Whether it was the combination of his magnetic words, the truth in his writing, or the subject matter, the feature he wrote for the Graphic eerily echoes the same hum as the most recent happenings in the Senate.
Corruption had existed for God knows when. And God knows at what exact point in time did the Philippines fall into the quicksand of ill dealings and maligned politicians. At what specific occasion did we lose grip over our country’s soul? Corruption has turned into an “open secret” rather than an obscure, hidden event. It became an expectation rather than a surprise.
Did justice genuinely improve in the past 32 years, or did it simply get a prettier dress? But the same old rot remains at its core like what Brillantes witnessed in 1993 and the decades before that—the highest court in the land dragged down in the trenches, flooded by impurity, drowning the justices in it?
COINCIDENTAL HUMOR
His work had a coincidental humor in it, too. He wrote in his feature article: “Nothing of course in the order of a Bong Revilla or Robin Padilla flick is expected to disturb the solemn tenor of their days. But the justices these days, or so one gathers from that “polluted environment,” are no longer as unperturbed in their remote niches as the people once perceived them to be, ages before the Supreme Court’s present critics began besmirching the august walls.”
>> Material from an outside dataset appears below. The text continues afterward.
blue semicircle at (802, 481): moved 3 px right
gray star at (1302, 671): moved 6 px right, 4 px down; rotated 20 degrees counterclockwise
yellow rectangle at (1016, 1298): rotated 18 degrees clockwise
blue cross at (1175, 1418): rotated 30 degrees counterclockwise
Would he believe back then that the two people he mentioned would later on become wrapped in politics themselves and, in so many ways, disturb the solemn tenor of everyone’s days as the public seems to commonly air online?
Coincidence or divine planning, one could see it as a fact that things do eventually change. The manner in which things did change is up for debate, as the political climate right now rarely unites everyone in thought, even in the terrible situations such as the ones we are in right now. But things do change, even if in small ways.
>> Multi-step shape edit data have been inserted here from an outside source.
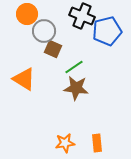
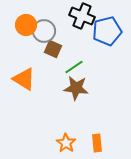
orange circle: moved 1 px left, 11 px down
orange star: moved 1 px right; rotated 30 degrees counterclockwise
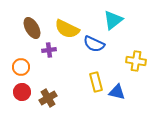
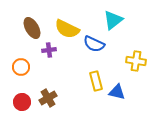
yellow rectangle: moved 1 px up
red circle: moved 10 px down
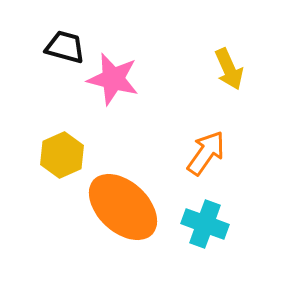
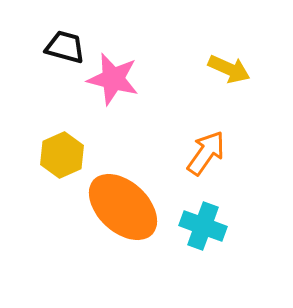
yellow arrow: rotated 42 degrees counterclockwise
cyan cross: moved 2 px left, 2 px down
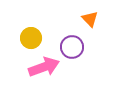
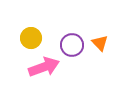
orange triangle: moved 10 px right, 24 px down
purple circle: moved 2 px up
The strain of 1993—tangled up into knots by the events of the years that preceded it—seemed, in Brillantes’s writing, like a scene each generation had a familiar version of.
The good thing about writing, like those that existed in the Graphic, is that they ensnared thoughts of the time. Like a mosquito caught in amber, the joys and frustrations of the epoch had influenced the attitude of Brillantes’s words.
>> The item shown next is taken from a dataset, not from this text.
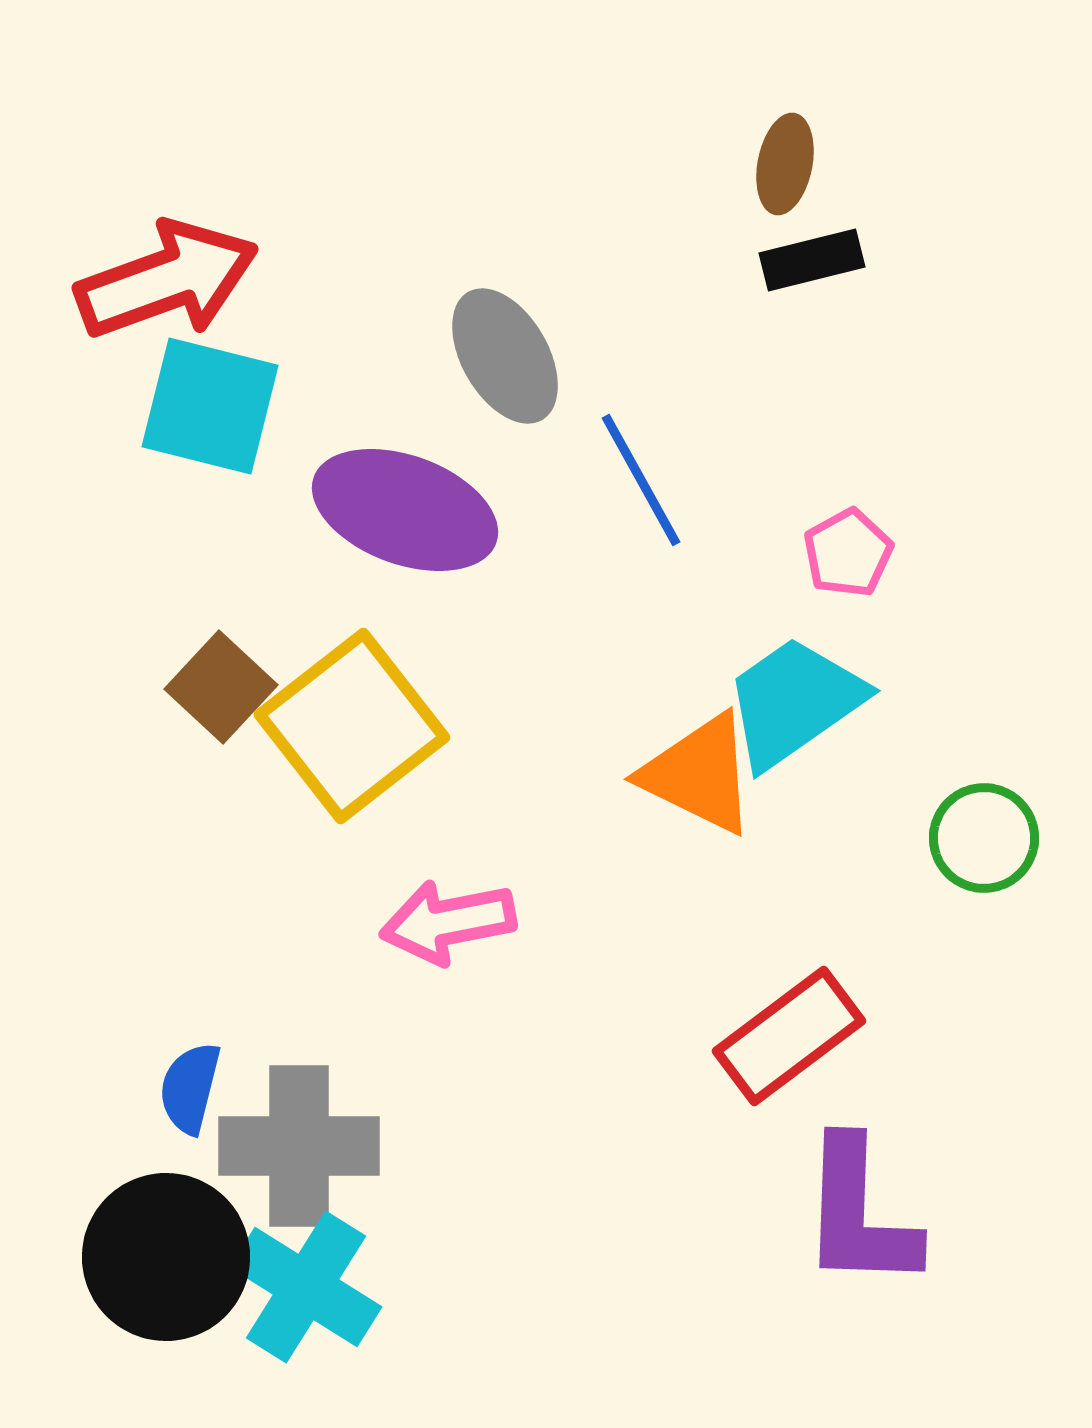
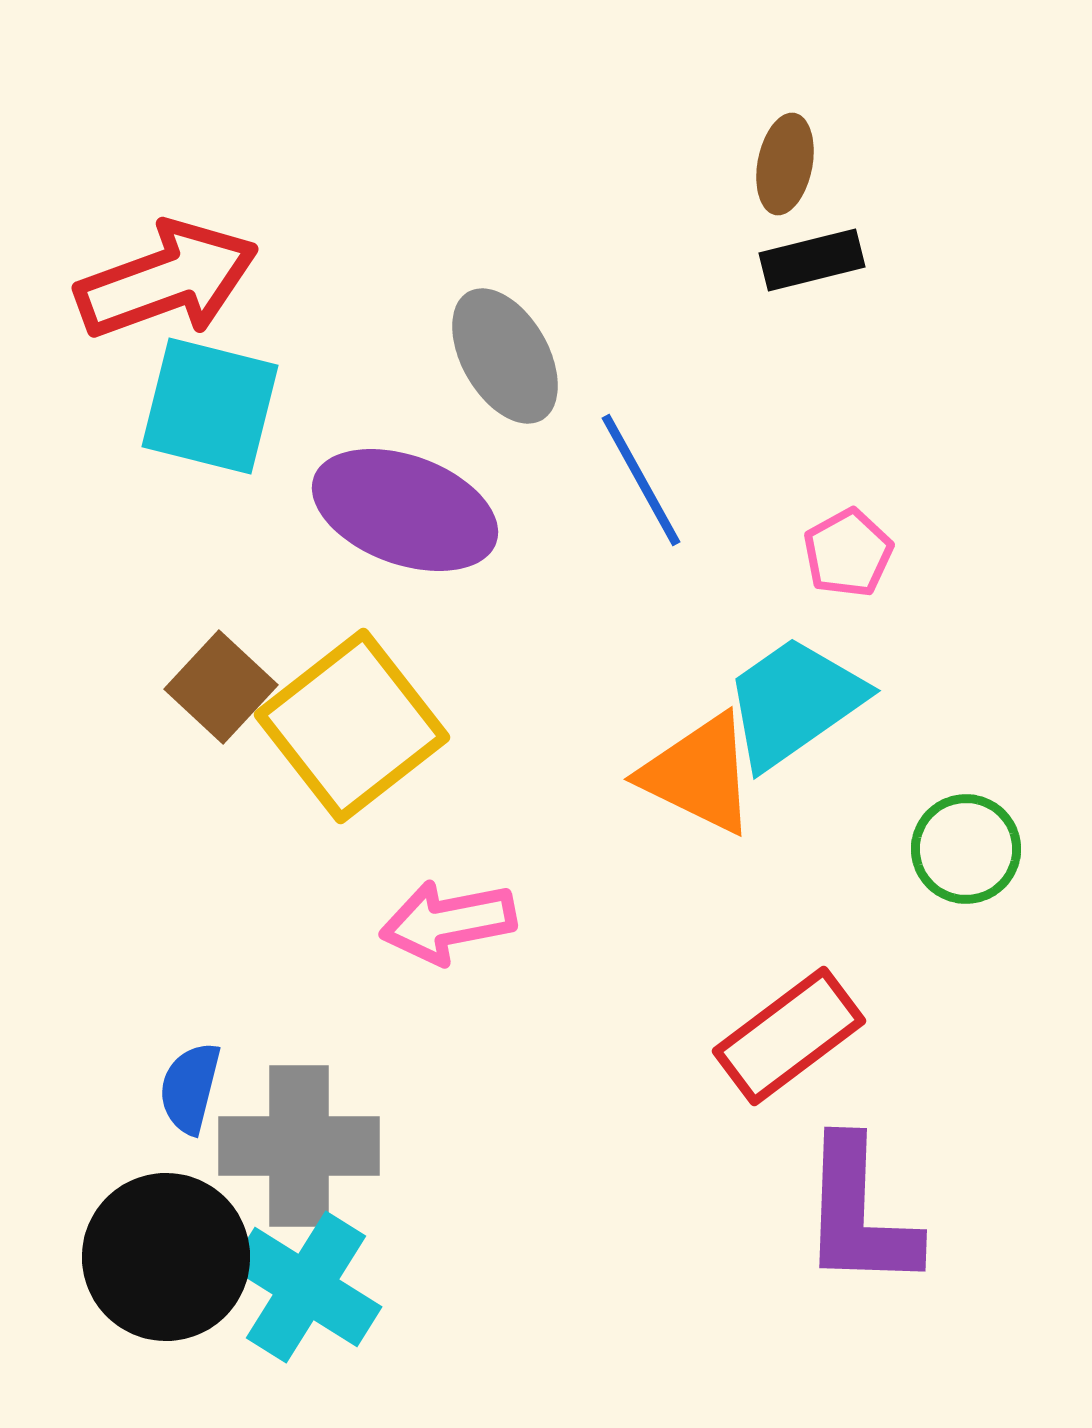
green circle: moved 18 px left, 11 px down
They were daring—the writers. They steeled themselves with great courage and wrote with equally great exactness. I sometimes wondered how it was possible that a league of such high caliber writers congregate into a publication, as it did multiple times for the Graphic? Names such as Ninotchka Rosca, Amadis Ma. Guerrero, and Renato Constantino, among many others, had occupied a space in the staff box.
And it was not only in the editorial box that Graphic found some noteworthy names—its contributors had a long history of publishing stories by writers who would end up becoming an important figure in history, such as Paz Latorena, Jose Garcia Villa, F. Sionil Jose, and Blas F. Ople, just to name a few.
Gregorio Brillantes was a titan who stood among other titans, and they were all so skilled in their own right that they stood under no one’s shadow. His passing on September 26 of this year, however, will undoubtedly cast a dark shadow for some time. Not so long ago, we lost F. Sionil Jose and many other magnificent writers in the time in between, all contributing to a larger and larger shadow over the nest of literature in the Philippines.
For when titans fall to the ground, still summon a long, mountainous shadow in their wake, especially when we, the common people, could only stand beside their rare greatness. Like all other mountains, it is only a matter of time before the sun rises above its summit.
But for now, we could only face the night skies, assume that we’re shooting our eyes right in the direction of Andromeda Galaxy, and hope that the fiery spirit of the magnificent Greg Brillantes is on his way there.